Page-level text extractions:
★ ★ ★

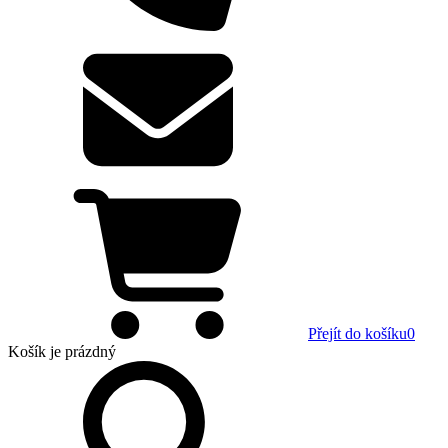
Přejít do košíku
0
Košík
je prázdný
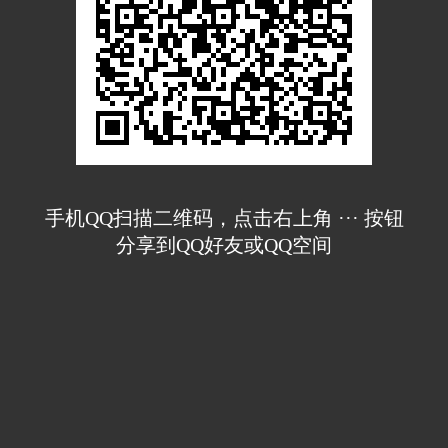
手机QQ扫描二维码，点击右上角 ··· 按钮
分享到QQ好友或QQ空间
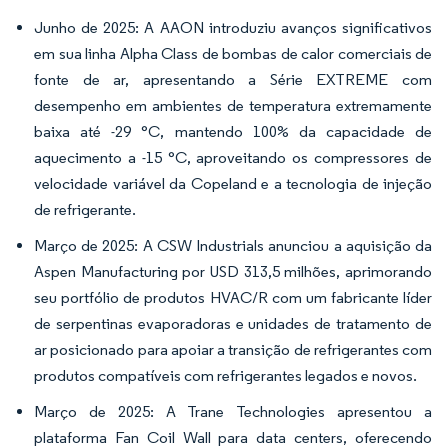
Junho de 2025: A AAON introduziu avanços significativos
em sua linha Alpha Class de bombas de calor comerciais de
fonte de ar, apresentando a Série EXTREME com
desempenho em ambientes de temperatura extremamente
baixa até -29 °C, mantendo 100% da capacidade de
aquecimento a -15 °C, aproveitando os compressores de
velocidade variável da Copeland e a tecnologia de injeção
de refrigerante.
Março de 2025: A CSW Industrials anunciou a aquisição da
Aspen Manufacturing por USD 313,5 milhões, aprimorando
seu portfólio de produtos HVAC/R com um fabricante líder
de serpentinas evaporadoras e unidades de tratamento de
ar posicionado para apoiar a transição de refrigerantes com
produtos compatíveis com refrigerantes legados e novos.
Março de 2025: A Trane Technologies apresentou a
plataforma Fan Coil Wall para data centers, oferecendo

★ ★ ★

PROBLEM REQUIREMENTS: Take the entries above and return only the lines from the one with "velocidade variável da" to the one with "de serpentinas evaporadoras", both included, unchanged.

EXERCISE ANSWER:
velocidade variável da Copeland e a tecnologia de injeção
de refrigerante.
Março de 2025: A CSW Industrials anunciou a aquisição da
Aspen Manufacturing por USD 313,5 milhões, aprimorando
seu portfólio de produtos HVAC/R com um fabricante líder
de serpentinas evaporadoras e unidades de tratamento de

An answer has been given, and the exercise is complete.